> _PROBLEM TO WORK ON_: The complete listing should be copied out exactly.

> _EXERCISE INPUTS_:
........

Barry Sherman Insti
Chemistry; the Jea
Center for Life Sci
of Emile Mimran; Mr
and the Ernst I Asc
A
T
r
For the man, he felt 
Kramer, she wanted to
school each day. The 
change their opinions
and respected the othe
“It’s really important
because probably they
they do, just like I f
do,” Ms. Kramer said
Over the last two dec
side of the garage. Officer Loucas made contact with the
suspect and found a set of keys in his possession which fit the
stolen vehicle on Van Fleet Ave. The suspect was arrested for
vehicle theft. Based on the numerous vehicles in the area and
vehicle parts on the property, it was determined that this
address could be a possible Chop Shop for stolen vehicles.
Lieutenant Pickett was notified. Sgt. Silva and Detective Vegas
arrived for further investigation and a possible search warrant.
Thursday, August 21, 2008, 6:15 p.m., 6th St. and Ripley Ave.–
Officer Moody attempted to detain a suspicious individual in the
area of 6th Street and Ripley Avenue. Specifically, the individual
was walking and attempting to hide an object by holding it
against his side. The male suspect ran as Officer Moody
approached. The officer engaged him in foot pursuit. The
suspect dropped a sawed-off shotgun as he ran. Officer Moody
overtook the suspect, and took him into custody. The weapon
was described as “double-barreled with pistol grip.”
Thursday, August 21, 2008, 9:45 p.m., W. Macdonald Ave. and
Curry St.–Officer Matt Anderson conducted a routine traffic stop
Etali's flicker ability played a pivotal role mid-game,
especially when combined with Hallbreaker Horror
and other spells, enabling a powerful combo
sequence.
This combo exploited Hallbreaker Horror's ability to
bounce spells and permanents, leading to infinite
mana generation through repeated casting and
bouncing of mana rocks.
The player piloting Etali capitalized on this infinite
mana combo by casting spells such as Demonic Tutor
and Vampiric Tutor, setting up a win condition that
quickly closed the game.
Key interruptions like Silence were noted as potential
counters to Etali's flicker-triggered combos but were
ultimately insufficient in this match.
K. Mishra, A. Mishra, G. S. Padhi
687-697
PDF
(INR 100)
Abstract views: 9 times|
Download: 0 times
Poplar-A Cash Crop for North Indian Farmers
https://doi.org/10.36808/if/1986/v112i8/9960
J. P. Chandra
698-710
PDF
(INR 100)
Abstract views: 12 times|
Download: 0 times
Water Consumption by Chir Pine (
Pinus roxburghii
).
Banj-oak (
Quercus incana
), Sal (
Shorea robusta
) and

........

> _EXERCISE RESULT_:
Barry Sherman Insti
Chemistry; the Jea
Center for Life Sci
of Emile Mimran; Mr
and the Ernst I Asc
A
T
r
For the man, he felt 
Kramer, she wanted to
school each day. The 
change their opinions
and respected the othe
“It’s really important
because probably they
they do, just like I f
do,” Ms. Kramer said
Over the last two dec
side of the garage. Officer Loucas made contact with the
suspect and found a set of keys in his possession which fit the
stolen vehicle on Van Fleet Ave. The suspect was arrested for
vehicle theft. Based on the numerous vehicles in the area and
vehicle parts on the property, it was determined that this
address could be a possible Chop Shop for stolen vehicles.
Lieutenant Pickett was notified. Sgt. Silva and Detective Vegas
arrived for further investigation and a possible search warrant.
Thursday, August 21, 2008, 6:15 p.m., 6th St. and Ripley Ave.–
Officer Moody attempted to detain a suspicious individual in the
area of 6th Street and Ripley Avenue. Specifically, the individual
was walking and attempting to hide an object by holding it
against his side. The male suspect ran as Officer Moody
approached. The officer engaged him in foot pursuit. The
suspect dropped a sawed-off shotgun as he ran. Officer Moody
overtook the suspect, and took him into custody. The weapon
was described as “double-barreled with pistol grip.”
Thursday, August 21, 2008, 9:45 p.m., W. Macdonald Ave. and
Curry St.–Officer Matt Anderson conducted a routine traffic stop
Etali's flicker ability played a pivotal role mid-game,
especially when combined with Hallbreaker Horror
and other spells, enabling a powerful combo
sequence.
This combo exploited Hallbreaker Horror's ability to
bounce spells and permanents, leading to infinite
mana generation through repeated casting and
bouncing of mana rocks.
The player piloting Etali capitalized on this infinite
mana combo by casting spells such as Demonic Tutor
and Vampiric Tutor, setting up a win condition that
quickly closed the game.
Key interruptions like Silence were noted as potential
counters to Etali's flicker-triggered combos but were
ultimately insufficient in this match.
K. Mishra, A. Mishra, G. S. Padhi
687-697
PDF
(INR 100)
Abstract views: 9 times|
Download: 0 times
Poplar-A Cash Crop for North Indian Farmers
https://doi.org/10.36808/if/1986/v112i8/9960
J. P. Chandra
698-710
PDF
(INR 100)
Abstract views: 12 times|
Download: 0 times
Water Consumption by Chir Pine (
Pinus roxburghii
).
Banj-oak (
Quercus incana
), Sal (
Shorea robusta
) and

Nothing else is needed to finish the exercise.